- Data provided -
---------------
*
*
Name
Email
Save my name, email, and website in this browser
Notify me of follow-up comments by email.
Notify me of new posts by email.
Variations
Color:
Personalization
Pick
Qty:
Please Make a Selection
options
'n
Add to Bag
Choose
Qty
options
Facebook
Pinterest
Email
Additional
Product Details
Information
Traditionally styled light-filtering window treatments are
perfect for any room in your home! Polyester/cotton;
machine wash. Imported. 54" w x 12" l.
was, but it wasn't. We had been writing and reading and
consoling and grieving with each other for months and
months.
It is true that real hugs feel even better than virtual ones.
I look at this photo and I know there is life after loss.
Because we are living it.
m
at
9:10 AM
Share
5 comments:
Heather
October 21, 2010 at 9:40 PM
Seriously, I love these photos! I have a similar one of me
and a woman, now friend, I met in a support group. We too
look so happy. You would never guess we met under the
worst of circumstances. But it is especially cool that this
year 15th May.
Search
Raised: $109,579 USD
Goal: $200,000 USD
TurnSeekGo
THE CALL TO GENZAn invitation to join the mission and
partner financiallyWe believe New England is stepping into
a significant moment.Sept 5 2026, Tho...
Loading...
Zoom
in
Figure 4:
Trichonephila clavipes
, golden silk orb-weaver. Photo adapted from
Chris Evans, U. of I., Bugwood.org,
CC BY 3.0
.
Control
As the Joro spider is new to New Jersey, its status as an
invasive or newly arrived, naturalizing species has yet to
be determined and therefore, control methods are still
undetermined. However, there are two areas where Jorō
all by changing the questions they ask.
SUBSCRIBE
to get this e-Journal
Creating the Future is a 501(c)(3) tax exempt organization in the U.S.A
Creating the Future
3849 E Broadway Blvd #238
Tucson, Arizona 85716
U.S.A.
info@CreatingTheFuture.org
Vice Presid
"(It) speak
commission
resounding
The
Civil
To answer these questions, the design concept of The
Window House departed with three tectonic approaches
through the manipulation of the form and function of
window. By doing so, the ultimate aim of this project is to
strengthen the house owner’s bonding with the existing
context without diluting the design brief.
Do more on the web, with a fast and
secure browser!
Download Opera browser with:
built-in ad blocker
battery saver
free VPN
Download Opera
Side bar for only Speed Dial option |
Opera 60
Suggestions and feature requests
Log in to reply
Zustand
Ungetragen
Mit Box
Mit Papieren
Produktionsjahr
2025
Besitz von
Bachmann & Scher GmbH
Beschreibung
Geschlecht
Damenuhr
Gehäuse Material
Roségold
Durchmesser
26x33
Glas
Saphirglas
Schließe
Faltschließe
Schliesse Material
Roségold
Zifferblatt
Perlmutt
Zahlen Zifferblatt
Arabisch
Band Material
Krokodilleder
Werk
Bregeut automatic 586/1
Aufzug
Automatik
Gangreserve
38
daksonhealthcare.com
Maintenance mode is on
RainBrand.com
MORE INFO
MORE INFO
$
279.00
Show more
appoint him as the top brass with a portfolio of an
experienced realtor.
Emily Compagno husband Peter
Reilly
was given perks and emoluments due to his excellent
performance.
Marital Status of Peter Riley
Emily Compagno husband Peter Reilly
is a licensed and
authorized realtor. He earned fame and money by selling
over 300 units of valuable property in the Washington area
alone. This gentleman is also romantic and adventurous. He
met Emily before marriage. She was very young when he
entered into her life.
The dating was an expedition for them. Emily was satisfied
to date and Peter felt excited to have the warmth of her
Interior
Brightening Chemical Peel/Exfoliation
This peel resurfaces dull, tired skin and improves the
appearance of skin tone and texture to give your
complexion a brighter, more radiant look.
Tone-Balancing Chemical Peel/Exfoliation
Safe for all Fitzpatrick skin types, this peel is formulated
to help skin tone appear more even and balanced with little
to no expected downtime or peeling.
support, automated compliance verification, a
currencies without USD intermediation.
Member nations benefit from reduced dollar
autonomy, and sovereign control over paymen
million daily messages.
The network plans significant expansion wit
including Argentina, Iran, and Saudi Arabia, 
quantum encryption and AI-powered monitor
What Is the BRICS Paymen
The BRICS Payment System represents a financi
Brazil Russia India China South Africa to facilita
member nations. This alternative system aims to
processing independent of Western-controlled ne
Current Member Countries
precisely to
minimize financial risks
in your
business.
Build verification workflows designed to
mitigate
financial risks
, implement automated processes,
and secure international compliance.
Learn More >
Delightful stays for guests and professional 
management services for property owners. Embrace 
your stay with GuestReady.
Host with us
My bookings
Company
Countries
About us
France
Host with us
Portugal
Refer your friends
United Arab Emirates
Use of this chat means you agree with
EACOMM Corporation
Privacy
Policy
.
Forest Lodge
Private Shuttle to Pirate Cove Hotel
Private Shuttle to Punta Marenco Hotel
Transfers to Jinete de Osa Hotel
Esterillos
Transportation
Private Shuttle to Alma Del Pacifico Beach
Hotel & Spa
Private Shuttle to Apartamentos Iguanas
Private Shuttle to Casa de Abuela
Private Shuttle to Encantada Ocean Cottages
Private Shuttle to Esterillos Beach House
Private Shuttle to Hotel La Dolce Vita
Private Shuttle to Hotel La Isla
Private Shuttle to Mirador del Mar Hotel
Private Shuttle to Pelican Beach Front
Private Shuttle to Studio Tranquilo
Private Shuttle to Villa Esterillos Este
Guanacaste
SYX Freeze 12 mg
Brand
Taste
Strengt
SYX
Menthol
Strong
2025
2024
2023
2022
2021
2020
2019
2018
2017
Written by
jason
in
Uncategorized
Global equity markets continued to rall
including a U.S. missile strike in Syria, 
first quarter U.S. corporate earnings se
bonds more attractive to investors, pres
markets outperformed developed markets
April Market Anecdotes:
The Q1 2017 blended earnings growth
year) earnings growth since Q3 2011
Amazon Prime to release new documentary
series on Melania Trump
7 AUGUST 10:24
---------------
- Activity -
Above this task is a listing. Restate, word for word and with nothing added, the lines from the one with "Bregeut automatic 586/1" through the one with "Brazil Russia India".

- Completed task -
Bregeut automatic 586/1
Aufzug
Automatik
Gangreserve
38
daksonhealthcare.com
Maintenance mode is on
RainBrand.com
MORE INFO
MORE INFO
$
279.00
Show more
appoint him as the top brass with a portfolio of an
experienced realtor.
Emily Compagno husband Peter
Reilly
was given perks and emoluments due to his excellent
performance.
Marital Status of Peter Riley
Emily Compagno husband Peter Reilly
is a licensed and
authorized realtor. He earned fame and money by selling
over 300 units of valuable property in the Washington area
alone. This gentleman is also romantic and adventurous. He
met Emily before marriage. She was very young when he
entered into her life.
The dating was an expedition for them. Emily was satisfied
to date and Peter felt excited to have the warmth of her
Interior
Brightening Chemical Peel/Exfoliation
This peel resurfaces dull, tired skin and improves the
appearance of skin tone and texture to give your
complexion a brighter, more radiant look.
Tone-Balancing Chemical Peel/Exfoliation
Safe for all Fitzpatrick skin types, this peel is formulated
to help skin tone appear more even and balanced with little
to no expected downtime or peeling.
support, automated compliance verification, a
currencies without USD intermediation.
Member nations benefit from reduced dollar
autonomy, and sovereign control over paymen
million daily messages.
The network plans significant expansion wit
including Argentina, Iran, and Saudi Arabia, 
quantum encryption and AI-powered monitor
What Is the BRICS Paymen
The BRICS Payment System represents a financi
Brazil Russia India China South Africa to facilita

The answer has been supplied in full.